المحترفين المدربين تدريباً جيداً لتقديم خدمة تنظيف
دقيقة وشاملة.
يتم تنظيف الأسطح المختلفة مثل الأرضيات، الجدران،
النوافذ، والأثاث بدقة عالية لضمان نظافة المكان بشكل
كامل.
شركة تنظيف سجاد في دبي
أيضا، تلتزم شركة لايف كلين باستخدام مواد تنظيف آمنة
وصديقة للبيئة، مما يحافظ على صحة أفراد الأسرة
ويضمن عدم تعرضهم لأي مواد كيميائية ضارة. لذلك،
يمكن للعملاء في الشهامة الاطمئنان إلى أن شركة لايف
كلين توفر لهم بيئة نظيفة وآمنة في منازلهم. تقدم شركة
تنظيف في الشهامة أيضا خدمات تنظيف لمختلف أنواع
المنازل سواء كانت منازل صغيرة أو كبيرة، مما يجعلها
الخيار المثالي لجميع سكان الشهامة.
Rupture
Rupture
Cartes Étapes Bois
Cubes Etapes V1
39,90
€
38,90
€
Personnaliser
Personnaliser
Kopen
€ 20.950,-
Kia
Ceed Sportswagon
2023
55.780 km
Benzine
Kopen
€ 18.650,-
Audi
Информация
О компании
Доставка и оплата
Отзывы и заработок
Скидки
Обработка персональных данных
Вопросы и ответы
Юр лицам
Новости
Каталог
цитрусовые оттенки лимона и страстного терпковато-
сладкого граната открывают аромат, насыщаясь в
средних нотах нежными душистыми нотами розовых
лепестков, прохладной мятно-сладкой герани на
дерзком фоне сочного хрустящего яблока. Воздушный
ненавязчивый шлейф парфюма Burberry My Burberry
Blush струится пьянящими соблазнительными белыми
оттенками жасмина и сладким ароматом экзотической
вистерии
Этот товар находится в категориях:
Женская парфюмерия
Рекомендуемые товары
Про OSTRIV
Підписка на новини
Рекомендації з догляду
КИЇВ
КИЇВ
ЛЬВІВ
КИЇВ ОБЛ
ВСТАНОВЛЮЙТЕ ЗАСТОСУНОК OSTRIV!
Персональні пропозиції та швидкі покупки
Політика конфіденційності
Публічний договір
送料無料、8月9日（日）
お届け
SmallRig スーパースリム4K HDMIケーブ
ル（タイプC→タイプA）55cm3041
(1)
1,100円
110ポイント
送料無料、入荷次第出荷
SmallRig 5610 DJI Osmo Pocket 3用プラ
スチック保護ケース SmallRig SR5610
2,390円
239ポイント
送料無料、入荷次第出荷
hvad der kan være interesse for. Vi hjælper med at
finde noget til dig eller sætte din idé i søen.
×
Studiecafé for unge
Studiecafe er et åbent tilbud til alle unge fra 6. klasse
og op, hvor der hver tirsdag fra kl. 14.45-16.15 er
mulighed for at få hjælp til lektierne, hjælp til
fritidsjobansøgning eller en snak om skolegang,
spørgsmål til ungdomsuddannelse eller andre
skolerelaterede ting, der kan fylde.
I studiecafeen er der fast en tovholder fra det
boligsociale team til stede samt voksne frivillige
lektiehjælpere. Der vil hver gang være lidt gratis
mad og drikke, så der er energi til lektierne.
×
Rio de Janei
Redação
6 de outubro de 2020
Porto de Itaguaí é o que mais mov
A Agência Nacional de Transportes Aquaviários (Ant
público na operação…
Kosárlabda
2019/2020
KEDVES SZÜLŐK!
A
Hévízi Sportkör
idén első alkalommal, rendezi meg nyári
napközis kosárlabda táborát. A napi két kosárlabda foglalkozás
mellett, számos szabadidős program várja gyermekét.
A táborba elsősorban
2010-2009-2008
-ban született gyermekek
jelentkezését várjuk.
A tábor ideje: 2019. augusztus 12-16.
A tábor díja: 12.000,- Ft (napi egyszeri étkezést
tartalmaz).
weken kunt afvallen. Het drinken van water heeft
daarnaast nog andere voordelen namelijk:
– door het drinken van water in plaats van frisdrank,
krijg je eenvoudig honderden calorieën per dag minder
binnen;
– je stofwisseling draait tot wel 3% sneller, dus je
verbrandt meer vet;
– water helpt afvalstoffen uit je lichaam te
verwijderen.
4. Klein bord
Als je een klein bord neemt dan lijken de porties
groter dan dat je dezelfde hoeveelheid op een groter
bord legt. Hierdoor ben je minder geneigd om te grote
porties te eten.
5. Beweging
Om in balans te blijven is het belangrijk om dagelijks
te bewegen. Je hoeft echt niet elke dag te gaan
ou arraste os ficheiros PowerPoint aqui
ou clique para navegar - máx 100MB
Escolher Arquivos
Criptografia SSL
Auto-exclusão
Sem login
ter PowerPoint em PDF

■ ■ ■ ■ ■

Only the lines above starting at the line that holds "الخيار المثالي لجميع سكان الشهامة." and ending at the line that holds "Доставка и оплата" are to be repeated, exactly and in full.

• _ANSWER BELOW_
الخيار المثالي لجميع سكان الشهامة.
Rupture
Rupture
Cartes Étapes Bois
Cubes Etapes V1
39,90
€
38,90
€
Personnaliser
Personnaliser
Kopen
€ 20.950,-
Kia
Ceed Sportswagon
2023
55.780 km
Benzine
Kopen
€ 18.650,-
Audi
Информация
О компании
Доставка и оплата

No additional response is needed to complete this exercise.